EXERCISE PROMPT: Repeat each record word for word.

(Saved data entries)
━━━━━━━━━━━━━━━━
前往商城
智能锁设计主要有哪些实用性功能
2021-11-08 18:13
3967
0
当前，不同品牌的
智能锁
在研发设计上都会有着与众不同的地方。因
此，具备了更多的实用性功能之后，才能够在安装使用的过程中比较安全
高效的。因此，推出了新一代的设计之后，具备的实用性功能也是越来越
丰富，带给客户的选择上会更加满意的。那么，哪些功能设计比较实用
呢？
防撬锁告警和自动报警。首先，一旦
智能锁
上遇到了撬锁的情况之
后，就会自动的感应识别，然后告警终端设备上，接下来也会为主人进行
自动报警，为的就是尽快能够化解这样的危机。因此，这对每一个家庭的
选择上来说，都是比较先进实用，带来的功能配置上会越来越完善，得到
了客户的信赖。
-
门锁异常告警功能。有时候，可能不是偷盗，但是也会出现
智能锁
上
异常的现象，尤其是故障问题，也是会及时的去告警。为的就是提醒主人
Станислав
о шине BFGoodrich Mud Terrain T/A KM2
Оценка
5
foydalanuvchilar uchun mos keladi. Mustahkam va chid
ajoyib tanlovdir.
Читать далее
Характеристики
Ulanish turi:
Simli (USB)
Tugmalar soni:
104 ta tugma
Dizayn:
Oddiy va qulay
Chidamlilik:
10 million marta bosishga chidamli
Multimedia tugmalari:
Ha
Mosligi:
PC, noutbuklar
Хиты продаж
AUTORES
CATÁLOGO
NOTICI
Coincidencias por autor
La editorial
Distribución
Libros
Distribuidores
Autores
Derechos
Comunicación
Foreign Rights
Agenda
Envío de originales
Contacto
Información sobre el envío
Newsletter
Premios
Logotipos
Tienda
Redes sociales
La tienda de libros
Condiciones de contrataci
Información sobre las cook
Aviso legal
━━━━━━━━━━━━━━━━
SOLUTION FOR THIS PROBLEM:
前往商城
智能锁设计主要有哪些实用性功能
2021-11-08 18:13
3967
0
当前，不同品牌的
智能锁
在研发设计上都会有着与众不同的地方。因
此，具备了更多的实用性功能之后，才能够在安装使用的过程中比较安全
高效的。因此，推出了新一代的设计之后，具备的实用性功能也是越来越
丰富，带给客户的选择上会更加满意的。那么，哪些功能设计比较实用
呢？
防撬锁告警和自动报警。首先，一旦
智能锁
上遇到了撬锁的情况之
后，就会自动的感应识别，然后告警终端设备上，接下来也会为主人进行
自动报警，为的就是尽快能够化解这样的危机。因此，这对每一个家庭的
选择上来说，都是比较先进实用，带来的功能配置上会越来越完善，得到
了客户的信赖。
-
门锁异常告警功能。有时候，可能不是偷盗，但是也会出现
智能锁
上
异常的现象，尤其是故障问题，也是会及时的去告警。为的就是提醒主人
Станислав
о шине BFGoodrich Mud Terrain T/A KM2
Оценка
5
foydalanuvchilar uchun mos keladi. Mustahkam va chid
ajoyib tanlovdir.
Читать далее
Характеристики
Ulanish turi:
Simli (USB)
Tugmalar soni:
104 ta tugma
Dizayn:
Oddiy va qulay
Chidamlilik:
10 million marta bosishga chidamli
Multimedia tugmalari:
Ha
Mosligi:
PC, noutbuklar
Хиты продаж
AUTORES
CATÁLOGO
NOTICI
Coincidencias por autor
La editorial
Distribución
Libros
Distribuidores
Autores
Derechos
Comunicación
Foreign Rights
Agenda
Envío de originales
Contacto
Información sobre el envío
Newsletter
Premios
Logotipos
Tienda
Redes sociales
La tienda de libros
Condiciones de contrataci
Información sobre las cook
Aviso legal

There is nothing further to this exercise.